ABC's Brian Hartman Reports:
Last year was the biggest ever for shutting down efforts to scam federal health care programs. Prosecutors recovered a record-setting $4 billion from hundreds of crooks, big and small.
“The subjects of our investigations include traditional fraudsters, health care providers, corporate executives, hospital systems and administrators and members of organized crime,” said FBI Assistant Director Kevin Perkins at a news conference in Washington Monday.
Federal officials also announced new rules to make it harder for would-be criminals to defraud the government in the future.
“The days when you could just hang out a shingle and start billing the government are over,” said HHS Secretary Kathleen Sebelius.
Among the new rules, which are part of the health care law the House voted last week to repeal, is one that allows Medicare to stop all payments to a provider the moment a credible complaint about fraud has been received. This may terrify executives at some big corporations that sell billions of dollars worth of drugs, devices and services to the federal government.
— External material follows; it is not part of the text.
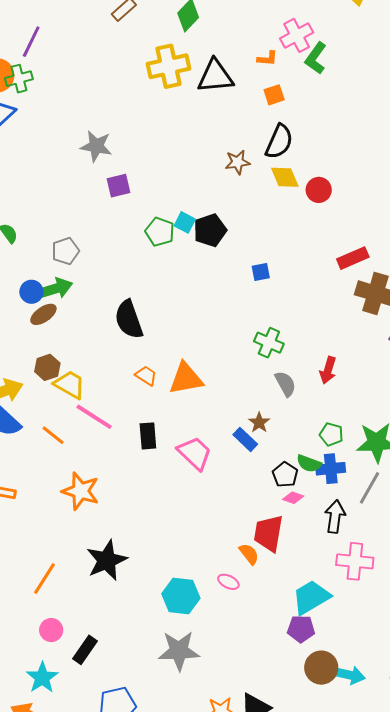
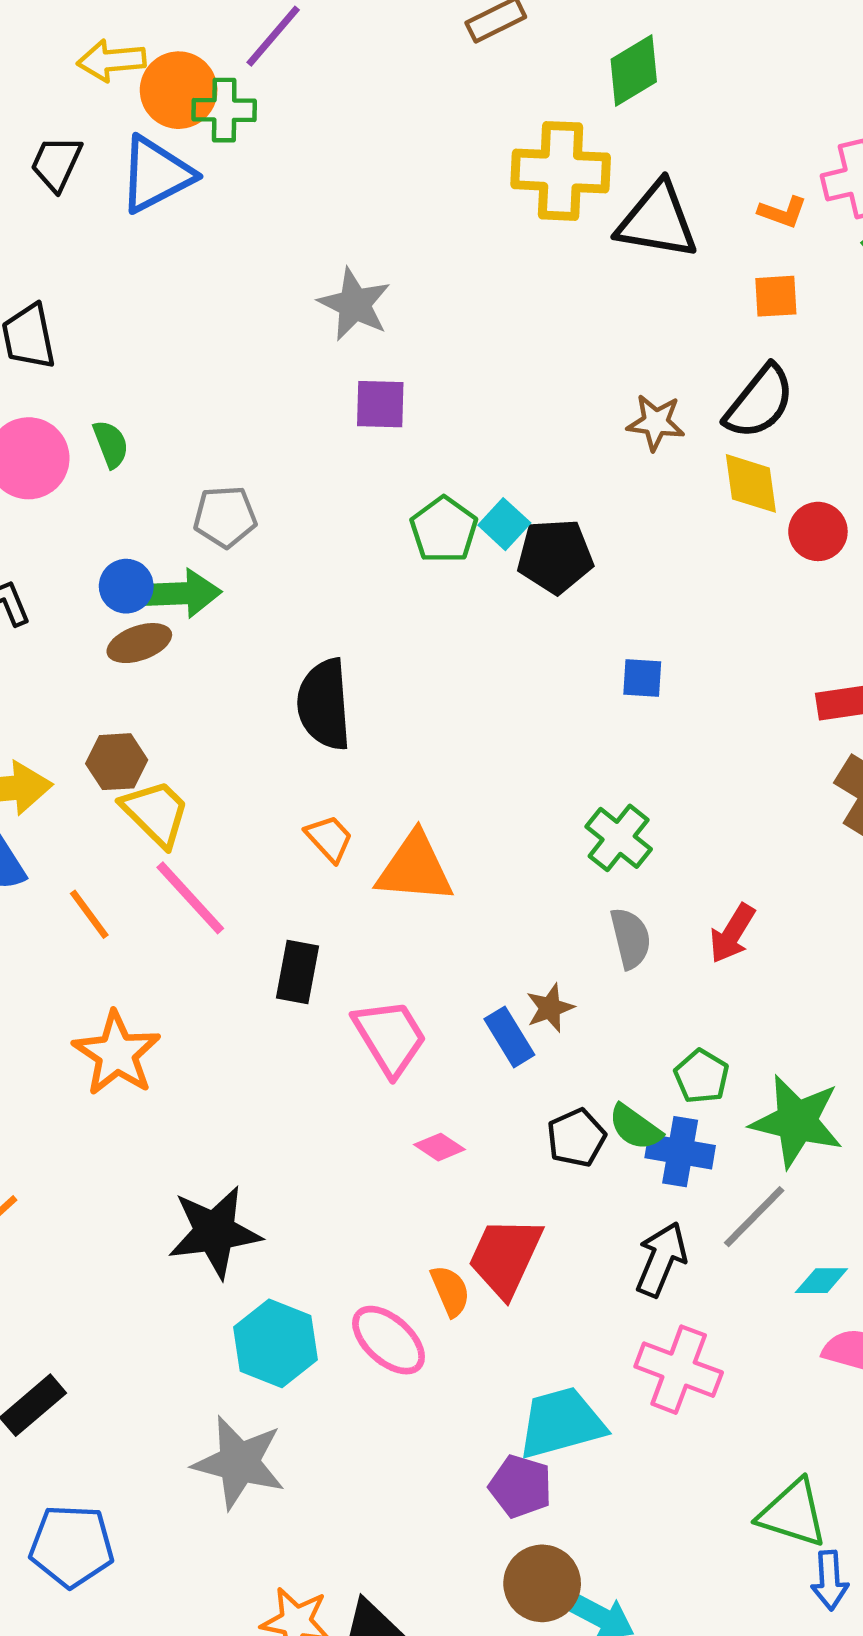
pink diamond: (293, 498) -> (440, 1147), moved
black star: (107, 560) -> (215, 1232), moved
pink ellipse: (228, 582) -> (389, 1340), size x1.6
Major companies like Novartis, AstraZeneca and Allergan, for example, were the subjects of successful fraud investigations last year.
Appearing on stage at HHS headquarters for the announcement also was Dennis Jay, Executive Director of the Coalition Against Insurance Fraud. Jay has been a frequent critic of federal incompetence when it comes to Medicare fraud.
“I think it’s a new day coming in,” Jay said. “The numbers that have been announced today are very impressive. But they’re only a start.”
By the numbers:
- More than 2,000 criminal and civil investigations
- More than 930 defendants
- More than 700 criminal convictions
- More than 400 FBI agents on 2,600 investigations
- Shut down 60 criminal enterprises engaged in widespread health care fraud
A few of the scams:
- Doctor stole identities of patients. In one case, the doctor billed Medicare for 24 “chiropractic manipulation services.” The two supposed patients? Premature twin newborns, who were in a neonatal ICU at the time.
- Company duped thousands of elderly people into signing up for a bogus discount drug program. Some were warned they would lose Medicare if they refused to sign up.
- Billed Medicare for medically unnecessary dental procedures performed on children. (ABC's Pierre Thomas covered this one for 20/20 and World News. Watch that report below.)
- Conspirators bought the identities of Medicare beneficiaries to submit fake claims for expensive medical equipment.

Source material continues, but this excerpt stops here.